#### [EXERCISE REQUIREMENTS]
Leaving out only the pictures, write out all the entries exactly.

#### [DATASET]
---------------

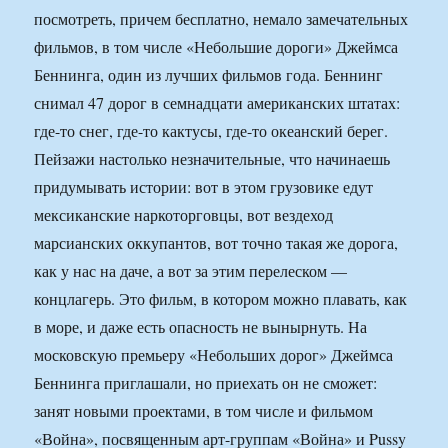
посмотреть, причем бесплатно, немало замечательных
фильмов, в том числе «Небольшие дороги» Джеймса
Беннинга, один из лучших фильмов года. Беннинг
снимал 47 дорог в семнадцати американских штатах:
где-то снег, где-то кактусы, где-то океанский берег.
Пейзажи настолько незначительные, что начинаешь
придумывать истории: вот в этом грузовике едут
мексиканские наркоторговцы, вот вездеход
марсианских оккупантов, вот точно такая же дорога,
как у нас на даче, а вот за этим перелеском —
концлагерь. Это фильм, в котором можно плавать, как
в море, и даже есть опасность не вынырнуть. На
московскую премьеру «Небольших дорог» Джеймса
Беннинга приглашали, но приехать он не сможет:
занят новыми проектами, в том числе и фильмом
«Война», посвященным арт-группам «Война» и Pussy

---------------

#### [SOLUTION TO THIS PROBLEM]
посмотреть, причем бесплатно, немало замечательных
фильмов, в том числе «Небольшие дороги» Джеймса
Беннинга, один из лучших фильмов года. Беннинг
снимал 47 дорог в семнадцати американских штатах:
где-то снег, где-то кактусы, где-то океанский берег.
Пейзажи настолько незначительные, что начинаешь
придумывать истории: вот в этом грузовике едут
мексиканские наркоторговцы, вот вездеход
марсианских оккупантов, вот точно такая же дорога,
как у нас на даче, а вот за этим перелеском —
концлагерь. Это фильм, в котором можно плавать, как
в море, и даже есть опасность не вынырнуть. На
московскую премьеру «Небольших дорог» Джеймса
Беннинга приглашали, но приехать он не сможет:
занят новыми проектами, в том числе и фильмом
«Война», посвященным арт-группам «Война» и Pussy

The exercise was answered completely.